--- What you have to do ---
State how many lines in the listing below hold the string "pixel"; nothing else is wanted.

--- Records for the exercise ---
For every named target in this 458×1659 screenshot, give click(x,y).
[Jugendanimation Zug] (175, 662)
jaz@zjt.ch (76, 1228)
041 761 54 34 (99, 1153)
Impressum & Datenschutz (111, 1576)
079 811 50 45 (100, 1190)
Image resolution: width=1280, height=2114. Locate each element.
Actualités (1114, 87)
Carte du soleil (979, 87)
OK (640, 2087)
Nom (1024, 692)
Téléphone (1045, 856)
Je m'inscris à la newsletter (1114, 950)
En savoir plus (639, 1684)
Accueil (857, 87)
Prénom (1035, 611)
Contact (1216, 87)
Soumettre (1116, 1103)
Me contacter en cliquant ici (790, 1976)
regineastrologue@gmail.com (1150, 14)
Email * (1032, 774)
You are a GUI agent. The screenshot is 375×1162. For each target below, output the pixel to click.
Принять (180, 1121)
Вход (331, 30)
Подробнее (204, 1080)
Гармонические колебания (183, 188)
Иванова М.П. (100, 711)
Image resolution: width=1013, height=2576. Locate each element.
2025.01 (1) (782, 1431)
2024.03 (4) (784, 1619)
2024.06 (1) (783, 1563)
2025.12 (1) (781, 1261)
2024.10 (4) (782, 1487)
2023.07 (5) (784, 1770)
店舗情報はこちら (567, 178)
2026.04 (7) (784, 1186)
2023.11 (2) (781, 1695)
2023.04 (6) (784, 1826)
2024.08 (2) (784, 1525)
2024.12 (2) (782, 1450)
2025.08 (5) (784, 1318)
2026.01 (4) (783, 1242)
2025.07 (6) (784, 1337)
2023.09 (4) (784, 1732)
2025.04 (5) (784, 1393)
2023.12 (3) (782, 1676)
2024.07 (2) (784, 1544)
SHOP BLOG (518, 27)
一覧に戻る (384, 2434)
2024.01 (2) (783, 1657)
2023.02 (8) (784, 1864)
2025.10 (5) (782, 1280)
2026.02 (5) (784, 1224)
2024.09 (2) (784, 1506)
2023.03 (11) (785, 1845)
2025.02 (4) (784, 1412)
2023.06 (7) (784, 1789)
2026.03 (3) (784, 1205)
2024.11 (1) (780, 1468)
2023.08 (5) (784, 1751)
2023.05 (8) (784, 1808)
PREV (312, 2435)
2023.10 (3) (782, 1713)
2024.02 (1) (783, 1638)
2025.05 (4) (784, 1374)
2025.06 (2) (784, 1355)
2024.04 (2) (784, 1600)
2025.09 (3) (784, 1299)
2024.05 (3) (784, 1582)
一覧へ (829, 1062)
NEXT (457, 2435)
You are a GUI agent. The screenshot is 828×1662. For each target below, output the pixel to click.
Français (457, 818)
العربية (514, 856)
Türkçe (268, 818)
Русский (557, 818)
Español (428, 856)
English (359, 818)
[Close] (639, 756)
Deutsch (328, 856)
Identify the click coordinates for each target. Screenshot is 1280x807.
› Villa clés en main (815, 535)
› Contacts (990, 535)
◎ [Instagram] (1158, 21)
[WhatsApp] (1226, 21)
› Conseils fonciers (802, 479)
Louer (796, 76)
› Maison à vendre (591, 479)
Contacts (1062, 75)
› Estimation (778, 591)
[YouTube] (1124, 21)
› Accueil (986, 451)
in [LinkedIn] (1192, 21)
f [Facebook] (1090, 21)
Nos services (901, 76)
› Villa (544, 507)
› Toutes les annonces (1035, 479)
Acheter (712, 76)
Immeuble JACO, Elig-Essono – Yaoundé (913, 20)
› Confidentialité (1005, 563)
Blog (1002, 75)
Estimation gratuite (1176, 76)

--- Problem solution ---
2